LDN implementations may be senders, receivers or consumers. The conformance criteria for each of these roles are described in their respective sections of this specification.

For this specification to advance to Proposed Recommendation, there must be at least two independent, interoperable implementations of each feature. Each feature may be implemented by a different set of products. There is no requirement that all features be implemented by a single product.

• Independent implementations are developed by different parties and cannot share, reuse or derive form another qualifying implementation code which is directly pertinent to the implementation of this specification.
• Interoperability occurs between senders and receivers, or between consumers and receivers, when the sender/consumer makes a request to the receiver, and the receiver sends the expected response, as defined by this specification.
• An implementation is an LDN sender, receiver or consumer which implements the corresponding conformance class of the specification.

For the purposes of evaluating exit criteria, each of the following is considered a feature:

• Advertising the Inbox of a given resource through the Link header.
• Advertising the Inbox of a given resource through the body of the resource.
• Sending a notification to the Inbox of a given target.
• Receiving a notification and responding with the appropriate status code according to how it was processed and if it was accepted. Responding to GET requests on the Inbox with the Inbox listing, and responding to GET requests on the individual notifications with their representations.
• Reading the Inbox listing of a given target.
• Reading the individual notifications in the Inbox of a given target.

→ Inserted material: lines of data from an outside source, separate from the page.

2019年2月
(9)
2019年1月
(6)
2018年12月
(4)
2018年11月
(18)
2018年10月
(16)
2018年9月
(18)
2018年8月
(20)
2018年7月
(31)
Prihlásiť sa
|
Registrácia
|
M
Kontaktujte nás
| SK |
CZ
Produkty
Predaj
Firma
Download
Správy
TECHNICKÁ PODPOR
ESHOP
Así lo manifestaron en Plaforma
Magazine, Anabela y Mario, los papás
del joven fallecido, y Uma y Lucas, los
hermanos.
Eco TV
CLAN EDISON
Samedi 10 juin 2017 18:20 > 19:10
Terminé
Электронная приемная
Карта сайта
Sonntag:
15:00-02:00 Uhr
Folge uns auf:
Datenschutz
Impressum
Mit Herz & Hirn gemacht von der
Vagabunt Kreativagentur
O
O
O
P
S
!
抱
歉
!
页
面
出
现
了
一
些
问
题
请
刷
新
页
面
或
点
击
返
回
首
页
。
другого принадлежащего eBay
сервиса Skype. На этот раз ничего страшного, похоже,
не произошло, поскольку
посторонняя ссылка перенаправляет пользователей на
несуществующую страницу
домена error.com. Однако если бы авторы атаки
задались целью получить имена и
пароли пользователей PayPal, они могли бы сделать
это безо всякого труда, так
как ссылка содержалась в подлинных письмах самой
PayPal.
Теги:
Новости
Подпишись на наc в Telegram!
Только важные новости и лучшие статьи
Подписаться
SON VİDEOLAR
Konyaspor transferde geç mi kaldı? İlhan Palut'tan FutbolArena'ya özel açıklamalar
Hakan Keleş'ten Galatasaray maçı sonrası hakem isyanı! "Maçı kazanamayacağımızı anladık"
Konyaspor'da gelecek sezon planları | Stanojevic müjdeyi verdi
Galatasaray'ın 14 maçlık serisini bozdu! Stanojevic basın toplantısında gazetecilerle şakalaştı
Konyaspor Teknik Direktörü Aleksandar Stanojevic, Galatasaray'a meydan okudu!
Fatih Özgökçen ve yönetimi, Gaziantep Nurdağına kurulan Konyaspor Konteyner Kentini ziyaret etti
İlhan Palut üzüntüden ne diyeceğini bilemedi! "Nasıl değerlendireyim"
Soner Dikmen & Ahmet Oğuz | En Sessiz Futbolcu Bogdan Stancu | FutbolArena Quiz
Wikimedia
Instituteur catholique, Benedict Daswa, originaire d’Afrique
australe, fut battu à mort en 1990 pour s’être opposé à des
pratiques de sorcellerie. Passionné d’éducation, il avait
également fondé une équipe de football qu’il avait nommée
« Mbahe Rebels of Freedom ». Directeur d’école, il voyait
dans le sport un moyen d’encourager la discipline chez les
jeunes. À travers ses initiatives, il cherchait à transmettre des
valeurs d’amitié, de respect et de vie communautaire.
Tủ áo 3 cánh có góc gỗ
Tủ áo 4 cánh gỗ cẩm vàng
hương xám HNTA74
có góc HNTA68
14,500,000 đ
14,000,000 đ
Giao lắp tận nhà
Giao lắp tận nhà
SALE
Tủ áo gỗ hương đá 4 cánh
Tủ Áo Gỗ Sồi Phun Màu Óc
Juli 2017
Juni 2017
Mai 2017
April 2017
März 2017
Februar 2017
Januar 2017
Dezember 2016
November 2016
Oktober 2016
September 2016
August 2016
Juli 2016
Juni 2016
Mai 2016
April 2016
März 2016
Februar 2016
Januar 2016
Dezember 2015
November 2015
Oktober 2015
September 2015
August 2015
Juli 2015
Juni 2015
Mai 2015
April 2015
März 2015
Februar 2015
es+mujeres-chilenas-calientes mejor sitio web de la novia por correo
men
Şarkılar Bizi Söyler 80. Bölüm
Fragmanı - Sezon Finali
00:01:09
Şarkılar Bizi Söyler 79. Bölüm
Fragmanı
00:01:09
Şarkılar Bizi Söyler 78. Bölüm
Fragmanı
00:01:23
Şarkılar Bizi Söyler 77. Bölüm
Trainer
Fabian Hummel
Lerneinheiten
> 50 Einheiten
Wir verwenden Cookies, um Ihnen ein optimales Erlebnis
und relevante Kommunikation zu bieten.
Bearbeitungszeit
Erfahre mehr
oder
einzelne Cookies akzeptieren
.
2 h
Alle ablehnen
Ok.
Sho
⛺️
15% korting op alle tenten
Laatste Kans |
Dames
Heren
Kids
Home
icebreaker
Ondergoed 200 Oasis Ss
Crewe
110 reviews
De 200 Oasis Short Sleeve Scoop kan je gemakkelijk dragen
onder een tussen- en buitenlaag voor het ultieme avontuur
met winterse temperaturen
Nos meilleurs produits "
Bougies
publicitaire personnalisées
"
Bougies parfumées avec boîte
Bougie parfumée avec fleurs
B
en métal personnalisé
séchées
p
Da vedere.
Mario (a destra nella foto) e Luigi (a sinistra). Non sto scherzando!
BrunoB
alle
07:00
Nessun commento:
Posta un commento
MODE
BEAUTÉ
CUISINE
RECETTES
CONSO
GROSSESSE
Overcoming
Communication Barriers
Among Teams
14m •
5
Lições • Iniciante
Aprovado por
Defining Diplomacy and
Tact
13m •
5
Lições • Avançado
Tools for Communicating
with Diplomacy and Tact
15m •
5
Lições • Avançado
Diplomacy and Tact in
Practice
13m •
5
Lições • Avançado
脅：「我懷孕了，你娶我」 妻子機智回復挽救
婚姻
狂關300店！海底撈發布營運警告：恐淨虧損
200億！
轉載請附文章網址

An Inbox, the endpoint which notifications are sent to or consumed from, can be discovered from any resource, for example a blog post, a user profile, a dataset, a video. The starting point for discovery is the resource which the notification is to or about: the target. Choosing the most appropriate target resource from which to begin discovery is at the discretion of the sender or consumer, since any resource (RDF or non-RDF) may have its own Inbox.

To discover the Inbox URL, senders and consumers:

• make a HEAD or GET request on the target URL, to check for an HTTP Link header with a rel value of http://www.w3.org/ns/ldp#inbox
• make a GET request on the target URL and, for RDF sources [RDF 1.1], the Inbox is the object of the predicate http://www.w3.org/ns/ldp#inbox.

These may be carried out in either order, but if the first fails to result in an Inbox the second MUST be tried. However, if the target contains a fragment identifier, the fragment is not part of the request to the server so any Inbox found in the Link headers will be for the resolved URL (without the fragment). Thus, senders and consumers SHOULD omit the Link header discovery when targeting URIs with fragment identifiers.

A resource MUST advertise only one Inbox. One Inbox MAY be used by multiple resources, for example using the same Inbox for replies to all of my blog posts and shares of all of my photos.

HEAD /profile HTTP/1.1
Host: user.example

HTTP/1.1 200 OK
Link: <https://user.example/inbox/>; rel="http://www.w3.org/ns/ldp#inbox"
                                        

GET /profile HTTP/1.1
Host: user.example
Accept: application/ld+json

HTTP/1.1 200 OK
Content-Type: application/ld+json

{
  "@context": "http://www.w3.org/ns/ldp",
  "@id": "https://user.example/profile",
  "inbox": "https://user.example/inbox/"
}
                                        

GET /profile HTTP/1.1
Host: user.example
Accept: text/html

HTTP/1.1 200 OK
Content-Type: text/html

<a href="/inbox/" rel="http://www.w3.org/ns/ldp#inbox">My inbox</a>

                                        

Following discovery, senders MUST deliver notifications through a POST request to the Inbox URL. Senders can expect a 201 Created (with a Location Link header) in response to a successful request.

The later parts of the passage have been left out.